Tamsin hocha la tête, songeuse.

— Pensez-vous que je risque de... tomber malade, moi aussi ?

— Bleik dit que votre pouvoir passe par le toucher. Est-ce correct ?

— C'est pour cela que je porte des gants.

— J'imagine que cela vous protège. Vous pouvez choisir quand le pouvoir s'impose à vous. C'est une chance que ni Noam, ni ma mère, n'ont jamais eue.

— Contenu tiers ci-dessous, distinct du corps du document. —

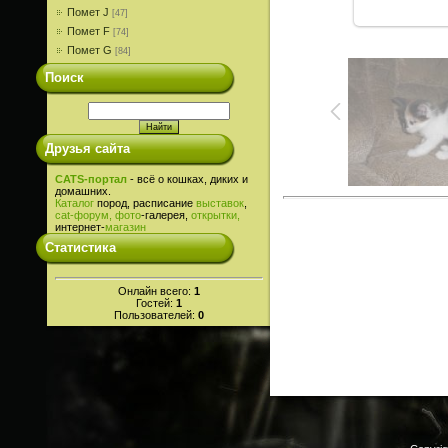
Помет J
[47]
Помет F
[74]
Помет G
[84]
Поиск
Друзья сайта
CATS-портал
- всё о кошках, диких и
домашних.
Каталог
пород, расписание
выставок
,
cat-
форум,
фото
-галерея,
открытки,
интернет-
магазин
Статистика
Онлайн всего:
1
Гостей:
1
Пользователей:
0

Tamsin hocha pensivement la tête. Noam, le regard toujours perdu dans le vague, marmonna quelque chose d'indistinct, puis sursauta violemment. Isther, surprise, manqua de renverser ce qu'il restait de son thé sur les draps. Tamsin lâcha les doigts du garçon avec un cri de douleur et ramena sa main contre sa poitrine.

— Je... qu'est-ce que ?

— Qu'avez-vous vu ? pressa Isther qui pressentait une nouvelle catastrophe.

La duchesse héritière secoua la tête et porta les mains à ses tempes. Il était manifeste qu'elle n'avait encore jamais eu à gérer les éruptions d'images qui envahissaient parfois l'esprit de Noam. Ce dernier fut plus prompt à se rétablir. Il se tourna vers sa cousine, livide sous ses boucles noires.

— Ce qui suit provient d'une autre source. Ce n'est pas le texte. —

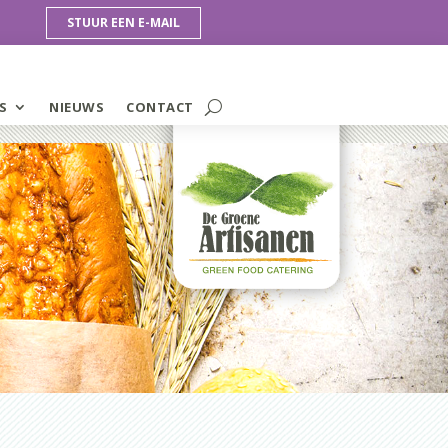
STUUR EEN E-MAIL
S
NIEUWS
CONTACT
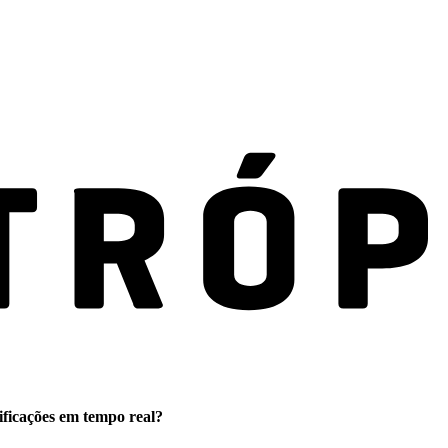
ificações em tempo real?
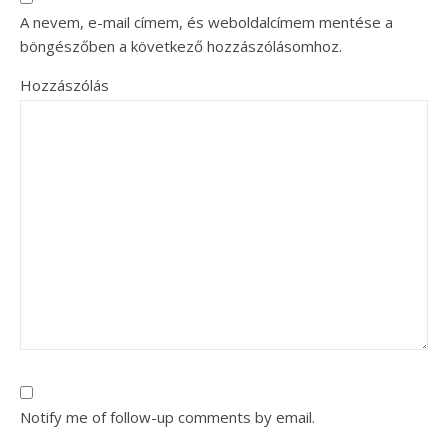
A nevem, e-mail címem, és weboldalcímem mentése a
böngészőben a következő hozzászólásomhoz.
Hozzászólás
Notify me of follow-up comments by email.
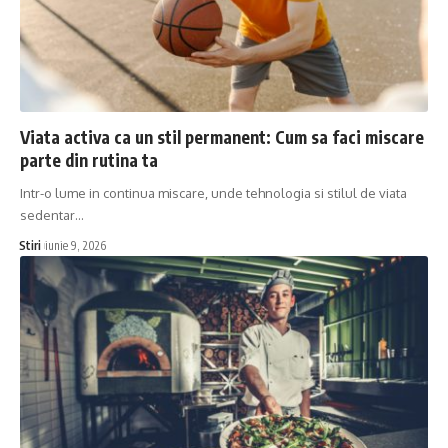
Viata activa ca un stil permanent: Cum sa faci miscare
parte din rutina ta
Intr-o lume in continua miscare, unde tehnologia si stilul de viata
sedentar…
Stiri
iunie 9, 2026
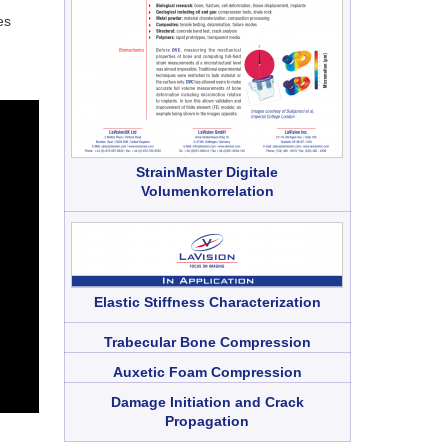
es
StrainMaster Digitale
Volumenkorrelation
Elastic Stiffness Characterization
Trabecular Bone Compression
Auxetic Foam Compression
Damage Initiation and Crack
Propagation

— C'est oncle Selim, déclara-t-il. Tante Solà l'a attrapé.

Isther eut l'impression que le sol venait de s'ouvrir sous ses pieds. Une angoisse monstrueuse, glacée et absolue, naquit dans sa poitrine. Un million de pensées s'entrechoquaient dans son esprit, menaçant de prendre le dessus sur sa raison. Mais cette sensation de mort imminente ne l'effrayait plus. Depuis plusieurs mois, elle avait été un compagnon de route fidèle, une constante de sa nouvelle vie. Elle se souvint des paroles de Leander, un soir où les terreurs nocturnes l'avaient forcée à sortir prendre l'air à Raèn. Vous pouvez choisir de continuer à vivre, avait-il conseillé. Andrem, lui, aurait conseillé de respirer. Elle s'accrocha à ces deux idées. Continuer de vivre. Respirer. La terreur reflua. Sa raison revint. Elle repoussa la vague monstrueuse jusque dans le coin de son esprit qu'elle réservait aux cauchemars.

Elle déposa sa tasse de thé sur la table de chevet d'une main tremblante, puis se tourna vers Tamsin qui l'observait toujours avec stupeur.

— Allez chercher votre mari. Nous devons parler.